Friday, September 26, 2014

In Fahrenheit 451 by Ray Bradbury, how does each individual show a lack of emotion?

When using the phrase "lack of emotion," the connotation suggests that a person feels nothing--positive or negative. People in Montag's society have been trained to exist in a distracted state and without emotion. That means they are always doing something that distracts them from any connection to anyone else. For example, if people aren't watching TV, they are listening to the radio or driving their cars at ridiculously fast speeds. As a result, many people in Montag's world are beyond feeling much of anything. Captain Beatty, for instance, is able to slap an old woman without flinching. When they go to an old woman's house to burn it down, Captain Beatty says and does the following:



"'Enough of that!' said Beatty. 'Where are they?' . . . He slapped her face with amazing objectivity and repeated the question" (36).



Captain Beatty feels nothing for this woman. He sees her as an object standing in the way of him completing his job and burning her books. When she threatens to stay behind and die in her house with her books, Beatty doesn't care. He warns her, but when she starts the fire herself, he isn't even phased. He tells the other firemen that it is all in a day's work and she was a fanatic anyway. Beatty could be considered past feeling in this case.

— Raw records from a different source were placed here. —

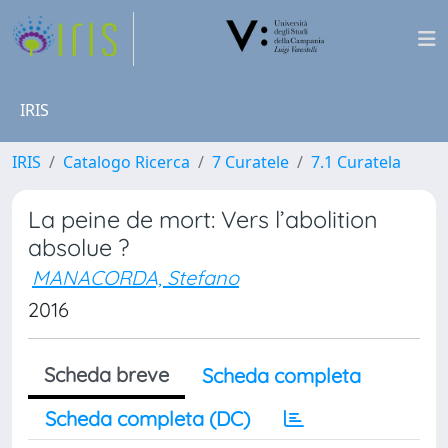
IRIS
IRIS
Catalogo Ricerca
7 Curatele
7.1 Curatela
La peine de mort: Vers l’abolition
absolue ?
MANACORDA, Stefano
2016
Scheda breve
Scheda completa
Scheda completa (DC)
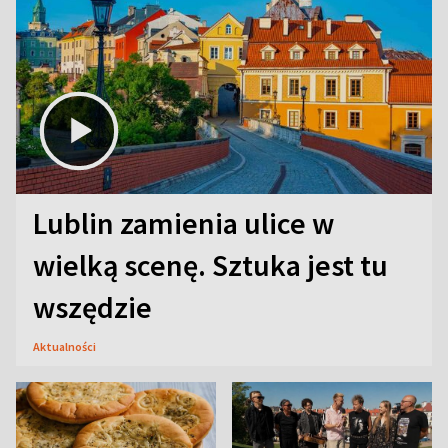
Lublin zamienia ulice w
wielką scenę. Sztuka jest tu
wszędzie
Aktualności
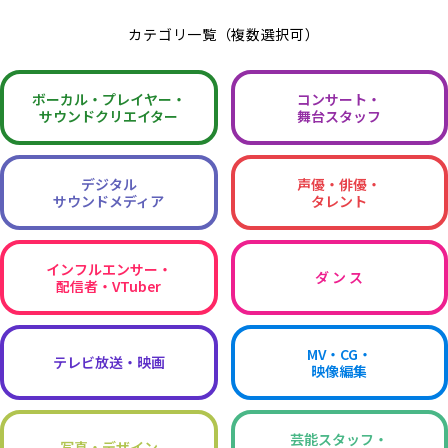
カテゴリ一覧（複数選択可）
ボーカル・
プレイヤー・
コンサート・
サウンドクリエイター
舞台スタッフ
デジタル
声優・俳優・
サウンドメディア
タレント
インフルエンサー・
ダ ン ス
配信者・VTuber
MV・CG・
テレビ放送・映画
映像編集
芸能スタッフ・
写真・デザイン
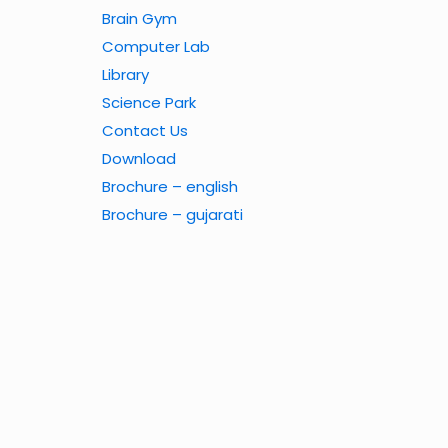
Brain Gym
Computer Lab
Library
Science Park
Contact Us
Download
Brochure – english
Brochure – gujarati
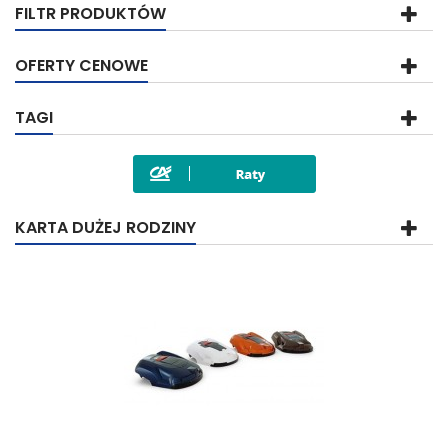
FILTR PRODUKTÓW
OFERTY CENOWE
TAGI
KARTA DUŻEJ RODZINY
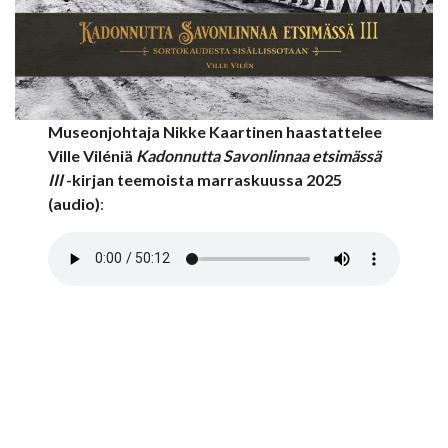
Museonjohtaja Nikke Kaartinen haastattelee
Ville Viléniä
Kadonnutta Savonlinnaa etsimässä
III
-kirjan teemoista marraskuussa 2025
(audio)
:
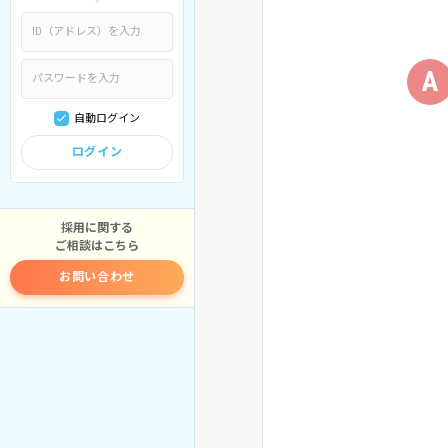
A
自動ログイン
ログイン
採用に関する
ご相談はこちら
お問い合わせ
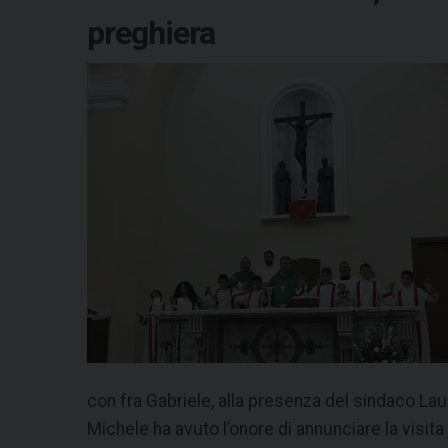
preghiera
con fra Gabriele, alla presenza del sindaco Lau
Michele ha avuto l’onore di annunciare la visita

Mildred is the perfect example of what their society would consider a good citizen. She stays in her house distracted and selfish all day long. When Montag tells her that he is frustrated, and doesn't know what to do, she advises him to do the following:



"Go take the beetle. . . I always like to drive fast when I feel that way. . . It's fun out in the country. You hit rabbits, sometimes you hit dogs. Go take the beetle" (64).

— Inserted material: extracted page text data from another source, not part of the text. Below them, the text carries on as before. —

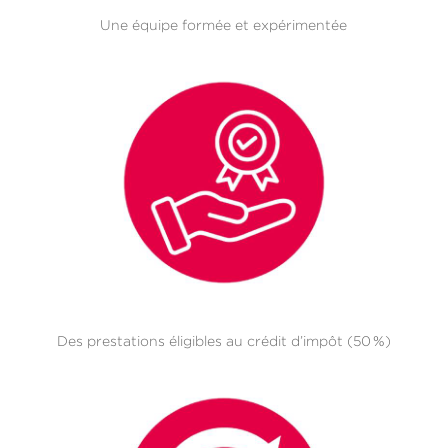
Une équipe formée et expérimentée
Des prestations éligibles au crédit d’impôt (50 %)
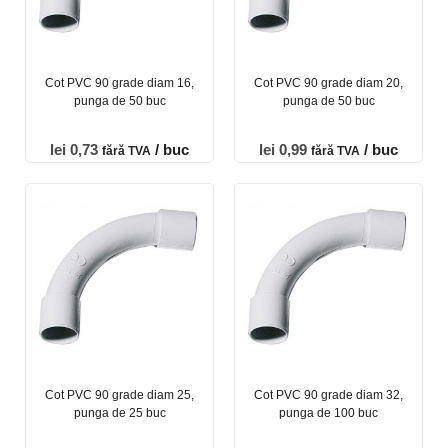
Cot PVC 90 grade diam 16,
Cot PVC 90 grade diam 20,
punga de 50 buc
punga de 50 buc
lei
0,73
/ buc
lei
0,99
/ buc
fără TVA
fără TVA
Cot PVC 90 grade diam 25,
Cot PVC 90 grade diam 32,
punga de 25 buc
punga de 100 buc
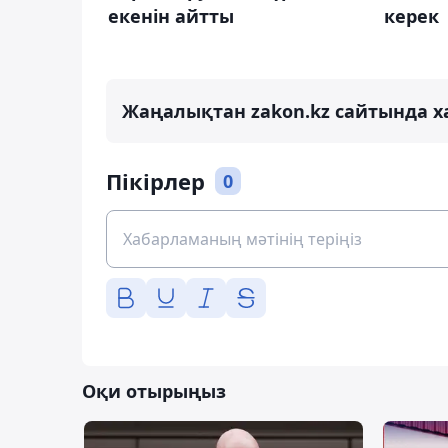
екенін айтты
керек
Жаңалықтан zakon.kz сайтында х
Пікірлер
0
Оқи отырыңыз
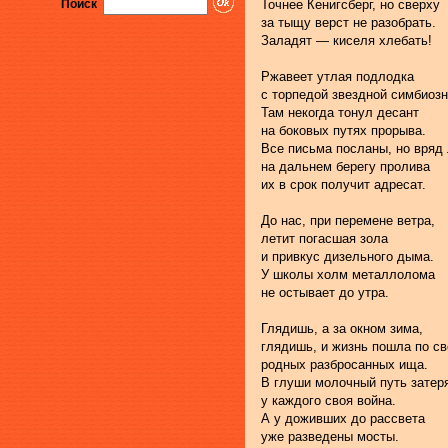
Поиск
Точнее Кенигсберг, но сверху
за тыщу верст не разобрать.
Заладят — киселя хлебать!
Ржавеет утлая подлодка
с торпедой звездной симбиозн
Там некогда тонул десант
на боковых путях прорыва.
Все письма посланы, но вряд
на дальнем берегу пролива
их в срок получит адресат.
До нас, при перемене ветра,
летит погасшая зола
и привкус дизельного дыма.
У школы холм металлолома
не остывает до утра.
Глядишь, а за окном зима,
глядишь, и жизнь пошла по св
родных разбросанных ища.
В глуши молочный путь затер
у каждого своя война.
А у доживших до рассвета
уже разведены мосты.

The above passage demonstrates Mildred's lack of emotion for killing rabbits and dogs. She uses a vehicle to take out her frustrations on innocent animals and doesn't care one bit. Mildred's friends are just like her, too. When Montag asks Mrs. Phelps about her third husband, she says that they are both so independent that when he left for war, they didn't cry or hug--he just left. She also says the following:



"I'm not worried. . . I'll let Pete do all the worrying. . . Not me. I'm not worried" (94).



Mrs. Phelps shows her lack of emotion for her husband as he goes off to war and she won't worry one bit. It is at this point that Montag is past feeling, as follows:



"Montag said nothing but stood looking at the women's faces as he had once looked at the aces of saints in a strange church he had entered when he was a child. . . But there was nothing, nothing; it was a stroll through another store, and his currency strange and unusable there, and his passion cold, even when he touched the wood and plaster and clay. So it was now, in his own parlor, with these women. . . (95).

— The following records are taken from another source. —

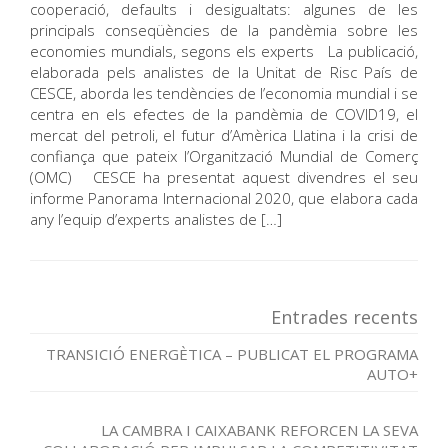
cooperació, defaults i desigualtats: algunes de les
principals conseqüències de la pandèmia sobre les
economies mundials, segons els experts La publicació,
elaborada pels analistes de la Unitat de Risc País de
CESCE, aborda les tendències de l’economia mundial i se
centra en els efectes de la pandèmia de COVID19, el
mercat del petroli, el futur d’Amèrica Llatina i la crisi de
confiança que pateix l’Organització Mundial de Comerç
(OMC) CESCE ha presentat aquest divendres el seu
informe Panorama Internacional 2020, que elabora cada
any l’equip d’experts analistes de […]
Entrades recents
TRANSICIÓ ENERGÈTICA – PUBLICAT EL PROGRAMA
AUTO+
LA CAMBRA I CAIXABANK REFORCEN LA SEVA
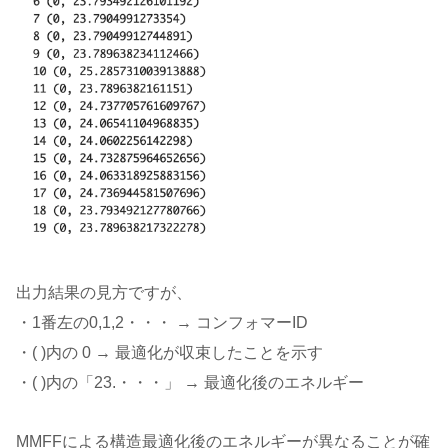
出力結果の見方ですが、
・1番左の0,1,2・・・ → コンフォマーID
・( )内の 0 → 最適化が収束したことを示す
・( )内の「23.・・・」 → 最適化後のエネルギー
MMFFによる構造最適化後のエネルギーが異なることが確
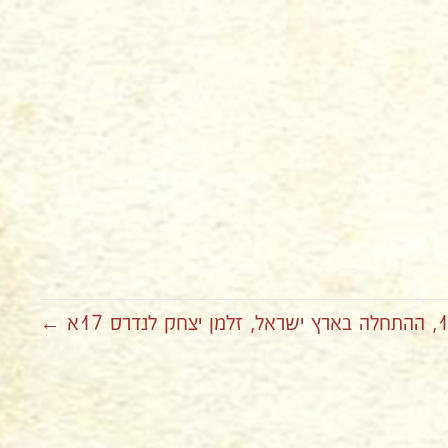
נדרס 17א ←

Montag isn't surprised to hear that Mrs. Phelps shows no real emotion because she's never felt it her whole life. To make matters worse, Mrs. Bowles shows her true colors when she talks about her children as if they were laundry:



"I plunk the children in school nine days out of ten. . . You heave them into the 'parlor' and turn on the switch. It's like washing clothes: stuff laundry in and slam the lid" (96).



There's absolutely no motherly love from Mrs. Bowles. It's as if the whole society knows nothing about true emotion because everyone seems to be strangers to it. It's probably a vicious cycle that each generation has grown up without. Real authentic relationships are absent in this society because everyone is taught hedonism from birth.


The closest Faber comes to showing a lack of emotion is after he's explained to Montag how everything became so bad. He says, "Patience, Montag. Let the war turn off the 'families.' Our civilization if slinging itself to pieces. Stand back from the centrifuge" (87). Faber's advice is to stand back, stay out of the fight, and let everyone blow themselves away. He's hoping that a war will take care of everything so he doesn't have to care.